All lines in the records below from the line with "улучшить метаболизм и иммунитет." through the line with "Wir sind der" are to be given again exactly, both ends included; the pictures are to be left out.

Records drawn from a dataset
Content starts

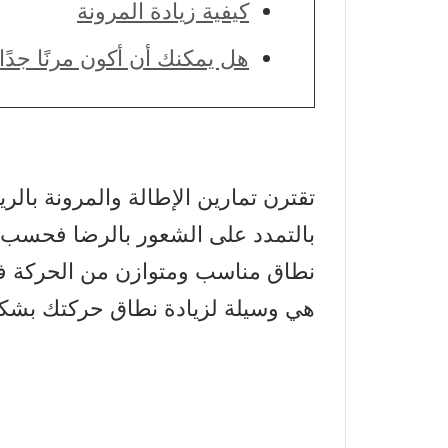
كيفية زيادة المرونة
هل يمكنك أن أكون مرنًا جدًا
تقترن تمارين الإطالة والمرونة بالر
بالتمدد على الشعور بالرضا فحسب، 
نطاق مناسب ومتوازن من الحركة في 
هي وسيلة لزيادة نطاق حركتك بشكل 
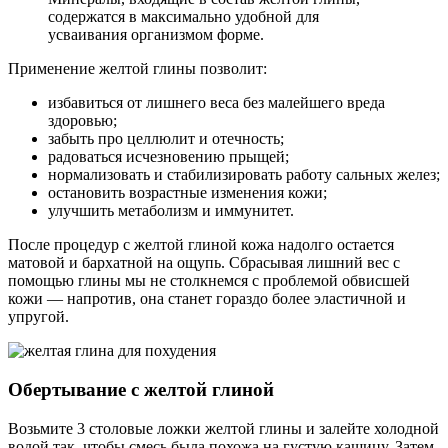
содержатся в максимально удобной для
усваивания организмом форме.
Применение желтой глины позволит:
избавиться от лишнего веса без малейшего вреда
здоровью;
забыть про целлюлит и отечность;
радоваться исчезновению прыщей;
нормализовать и стабилизировать работу сальных желез;
остановить возрастные изменения кожи;
улучшить метаболизм и иммунитет.
После процедур с желтой глиной кожа надолго остается
матовой и бархатной на ощупь. Сбрасывая лишний вес с
помощью глины мы не столкнемся с проблемой обвисшей
кожи — напротив, она станет гораздо более эластичной и
упругой.
Обертывание с желтой глиной
Возьмите 3 столовые ложки желтой глины и залейте холодной
водой так, чтобы смесь была похожа на густую кашицу. Затем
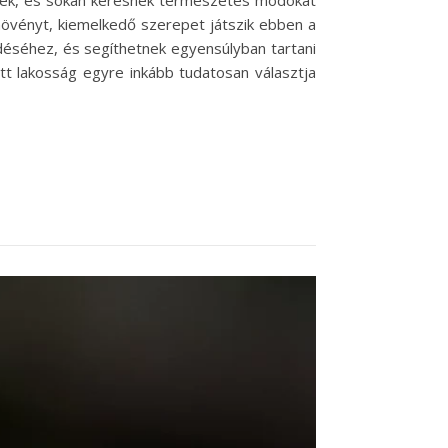
nek, és sokan keresnek természetes módokat
 növényt, kiemelkedő szerepet játszik ebben a
déséhez, és segíthetnek egyensúlyban tartani
őtt lakosság egyre inkább tudatosan választja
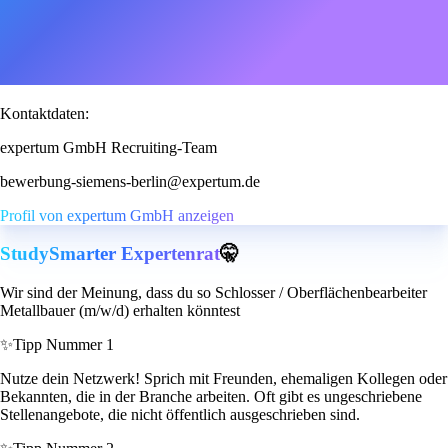
Kontaktdaten:
expertum GmbH Recruiting-Team
bewerbung-siemens-berlin@expertum.de
Profil von expertum GmbH anzeigen
StudySmarter Expertenrat
🤫
Wir sind der Meinung, dass du so Schlosser / Oberflächenbearbeiter
Metallbauer (m/w/d) erhalten könntest
✨
Tipp Nummer 1
Nutze dein Netzwerk! Sprich mit Freunden, ehemaligen Kollegen oder
Bekannten, die in der Branche arbeiten. Oft gibt es ungeschriebene
Stellenangebote, die nicht öffentlich ausgeschrieben sind.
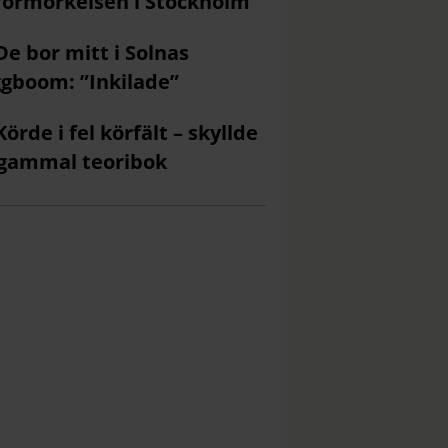
förmörkelsen i Stockholm
De bor mitt i Solnas
gboom: ”Inkilade”
Körde i fel körfält – skyllde
gammal teoribok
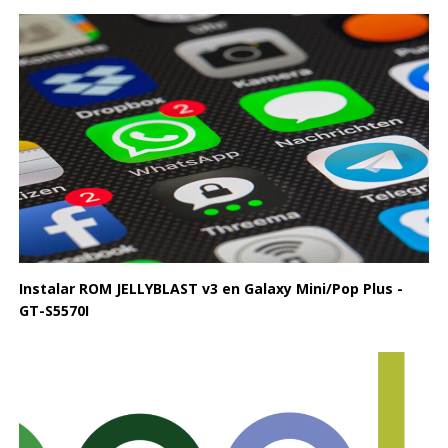
Instalar ROM JELLYBLAST v3 en Galaxy Mini/Pop Plus -
GT-S5570I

Content ends

* [RESPONSE TO THIS TASK]
улучшить метаболизм и иммунитет.
После процедур с желтой глиной кожа надолго остается
матовой и бархатной на ощупь. Сбрасывая лишний вес с
помощью глины мы не столкнемся с проблемой обвисшей
кожи — напротив, она станет гораздо более эластичной и
упругой.
Обертывание с желтой глиной
Возьмите 3 столовые ложки желтой глины и залейте холодной
водой так, чтобы смесь была похожа на густую кашицу. Затем
nek, és sokan keresnek természetes módokat
 növényt, kiemelkedő szerepet játszik ebben a
déséhez, és segíthetnek egyensúlyban tartani
őtt lakosság egyre inkább tudatosan választja
Kontaktdaten:
expertum GmbH Recruiting-Team
bewerbung-siemens-berlin@expertum.de
Profil von expertum GmbH anzeigen
StudySmarter Expertenrat
🤫
Wir sind der Meinung, dass du so Schlosser / Oberflächenbearbeiter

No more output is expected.